- Education: Conflict studies and Kurdish studies
- Alma mater: Utrecht University
- Occupations: Journalist, author
- Notable work: The Kurds of Northern Syria

= Wladimir van Wilgenburg =

Journalist and Author

Wladimir van Wilgenburg is a Dutch journalist and author writing predominantly about Kurdistan. He has written for Al-Monitor, Kurdistan 24, Al-Jazeera, and Foreign Policy, amongst others. He lives in Erbil, Iraqi Kurdistan.

== Biography ==
His interest for the Kurds began early in secondary school, as he wrote a paper comparing Armenians and Kurds. Further on he wrote for the Kurdish focused blogs Azady.nl and Halwest.nl. In 2009, he began an internship at Rudaw in Iraqi Kurdistan. Van Wilgenburg received a Master of Arts in conflict studies from the University in Utrecht in 2011 and another one in Kurdish studies from Exeter University in 2013.

He is also a researcher for the Jamestown Foundation and his articles are published by the Atlantic Council.

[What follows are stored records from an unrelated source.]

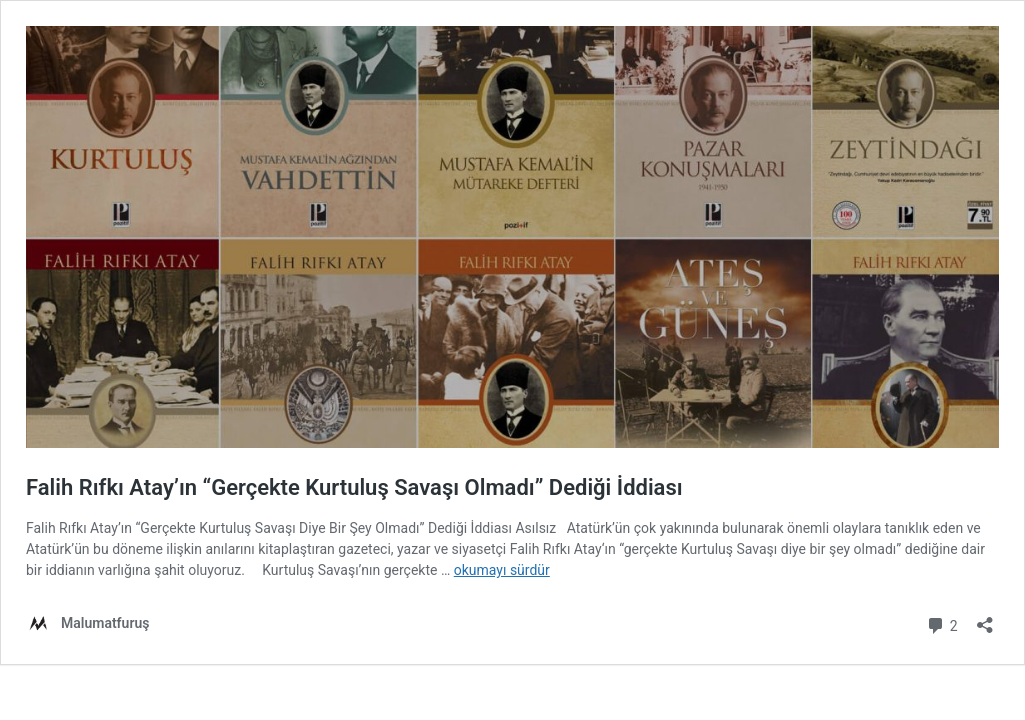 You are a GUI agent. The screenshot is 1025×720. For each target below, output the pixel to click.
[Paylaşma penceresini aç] (985, 618)
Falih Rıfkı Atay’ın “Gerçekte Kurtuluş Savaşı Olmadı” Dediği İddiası (354, 487)
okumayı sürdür (502, 570) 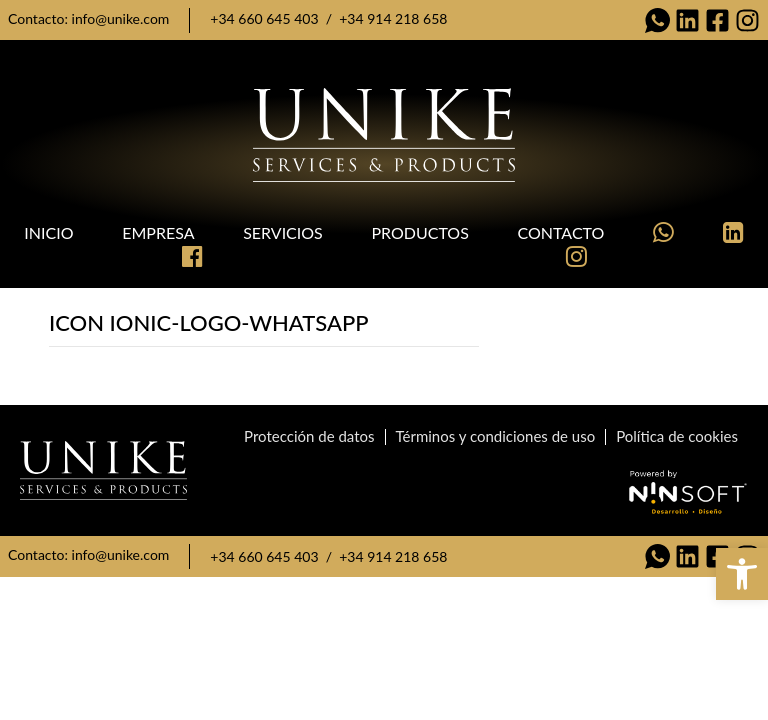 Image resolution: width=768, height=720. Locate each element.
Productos (419, 232)
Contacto (561, 232)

He lives in Erbil, Iraqi Kurdistan.

== Books ==
- The Kurds of Northern Syria: Governance, Diversity and Conflicts (with Harriet Allsopp), I.B. Tauris, London 2019
- Accidental Allies: The U.S.-Syrian Democratic Forces Partnership Against the Islamic State (with Michael Knights), I.B. Tauris, London 2021

== Controversies ==
He was prevented from entering Turkey twice, once in 2007 and another time in 2014. In 2014 he had a connecting flight at the Istanbul Airport on his way to the Sulaymaniyah Forum hosted in the American University, Iraqi Kurdistan.